### Work item
From the entries below, copy each line in which the word "will" occurs.

Collected data entries:

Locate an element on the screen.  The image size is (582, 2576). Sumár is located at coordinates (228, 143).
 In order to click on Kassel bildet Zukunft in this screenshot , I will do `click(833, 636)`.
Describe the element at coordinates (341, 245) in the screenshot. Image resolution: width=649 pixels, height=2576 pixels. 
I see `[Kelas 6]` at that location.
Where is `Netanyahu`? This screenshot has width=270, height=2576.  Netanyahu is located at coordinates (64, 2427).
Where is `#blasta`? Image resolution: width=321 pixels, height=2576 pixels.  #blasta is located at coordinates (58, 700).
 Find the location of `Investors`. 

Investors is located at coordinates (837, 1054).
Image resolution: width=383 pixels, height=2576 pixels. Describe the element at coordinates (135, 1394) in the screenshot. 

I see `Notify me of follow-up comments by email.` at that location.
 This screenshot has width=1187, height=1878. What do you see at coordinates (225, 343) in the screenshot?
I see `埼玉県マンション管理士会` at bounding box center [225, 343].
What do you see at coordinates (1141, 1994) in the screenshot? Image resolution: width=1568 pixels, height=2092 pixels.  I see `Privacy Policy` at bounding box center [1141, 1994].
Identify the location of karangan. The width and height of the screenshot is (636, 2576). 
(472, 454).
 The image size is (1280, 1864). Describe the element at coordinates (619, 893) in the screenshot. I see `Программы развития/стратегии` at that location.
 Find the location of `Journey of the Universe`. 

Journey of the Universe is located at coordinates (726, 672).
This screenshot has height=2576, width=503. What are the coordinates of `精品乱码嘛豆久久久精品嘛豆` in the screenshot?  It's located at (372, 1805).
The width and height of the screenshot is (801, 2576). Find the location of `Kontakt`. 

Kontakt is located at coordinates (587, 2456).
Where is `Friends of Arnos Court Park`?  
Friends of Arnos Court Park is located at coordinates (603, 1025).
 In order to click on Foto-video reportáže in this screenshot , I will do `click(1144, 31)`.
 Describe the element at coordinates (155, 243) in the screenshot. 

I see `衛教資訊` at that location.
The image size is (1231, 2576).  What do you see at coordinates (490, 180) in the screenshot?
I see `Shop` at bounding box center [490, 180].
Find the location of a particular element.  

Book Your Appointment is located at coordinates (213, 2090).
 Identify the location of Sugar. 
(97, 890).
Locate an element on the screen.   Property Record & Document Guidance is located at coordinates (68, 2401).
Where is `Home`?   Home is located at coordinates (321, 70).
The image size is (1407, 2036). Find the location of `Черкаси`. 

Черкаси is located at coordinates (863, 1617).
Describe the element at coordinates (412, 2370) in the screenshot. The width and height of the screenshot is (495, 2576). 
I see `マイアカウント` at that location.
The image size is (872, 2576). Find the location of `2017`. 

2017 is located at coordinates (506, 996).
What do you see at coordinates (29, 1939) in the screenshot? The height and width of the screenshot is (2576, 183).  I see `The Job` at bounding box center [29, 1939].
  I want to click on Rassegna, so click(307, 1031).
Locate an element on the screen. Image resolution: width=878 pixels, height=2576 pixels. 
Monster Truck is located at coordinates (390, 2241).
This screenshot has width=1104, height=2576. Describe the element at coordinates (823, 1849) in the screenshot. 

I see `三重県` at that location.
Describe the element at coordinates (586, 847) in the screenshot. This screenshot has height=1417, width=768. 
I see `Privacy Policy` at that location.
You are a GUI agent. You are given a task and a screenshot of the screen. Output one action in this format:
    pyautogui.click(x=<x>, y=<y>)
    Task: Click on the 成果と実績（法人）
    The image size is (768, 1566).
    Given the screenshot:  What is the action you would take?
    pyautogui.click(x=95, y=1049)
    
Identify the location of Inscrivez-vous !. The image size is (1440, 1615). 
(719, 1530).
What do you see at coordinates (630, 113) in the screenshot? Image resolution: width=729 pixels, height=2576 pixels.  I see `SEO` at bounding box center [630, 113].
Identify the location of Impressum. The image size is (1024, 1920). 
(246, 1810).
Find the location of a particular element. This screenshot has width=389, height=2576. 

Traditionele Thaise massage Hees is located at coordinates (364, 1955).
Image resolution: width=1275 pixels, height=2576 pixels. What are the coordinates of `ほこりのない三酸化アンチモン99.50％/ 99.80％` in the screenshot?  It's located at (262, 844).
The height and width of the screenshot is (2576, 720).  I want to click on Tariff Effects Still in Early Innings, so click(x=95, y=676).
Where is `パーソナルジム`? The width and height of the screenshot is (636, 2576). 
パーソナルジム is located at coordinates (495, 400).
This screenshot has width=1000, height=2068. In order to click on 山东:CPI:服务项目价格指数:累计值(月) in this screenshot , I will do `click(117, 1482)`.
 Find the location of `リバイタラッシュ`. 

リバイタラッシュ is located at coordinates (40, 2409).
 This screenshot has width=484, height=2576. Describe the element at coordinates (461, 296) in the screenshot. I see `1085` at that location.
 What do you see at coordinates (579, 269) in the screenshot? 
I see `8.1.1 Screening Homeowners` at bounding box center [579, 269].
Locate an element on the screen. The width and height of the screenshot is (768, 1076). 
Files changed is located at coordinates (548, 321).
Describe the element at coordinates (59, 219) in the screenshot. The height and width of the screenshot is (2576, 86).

### Answer to the problem
 In order to click on Kassel bildet Zukunft in this screenshot , I will do `click(833, 636)`.
 In order to click on Foto-video reportáže in this screenshot , I will do `click(1144, 31)`.
This screenshot has width=1000, height=2068. In order to click on 山东:CPI:服务项目价格指数:累计值(月) in this screenshot , I will do `click(117, 1482)`.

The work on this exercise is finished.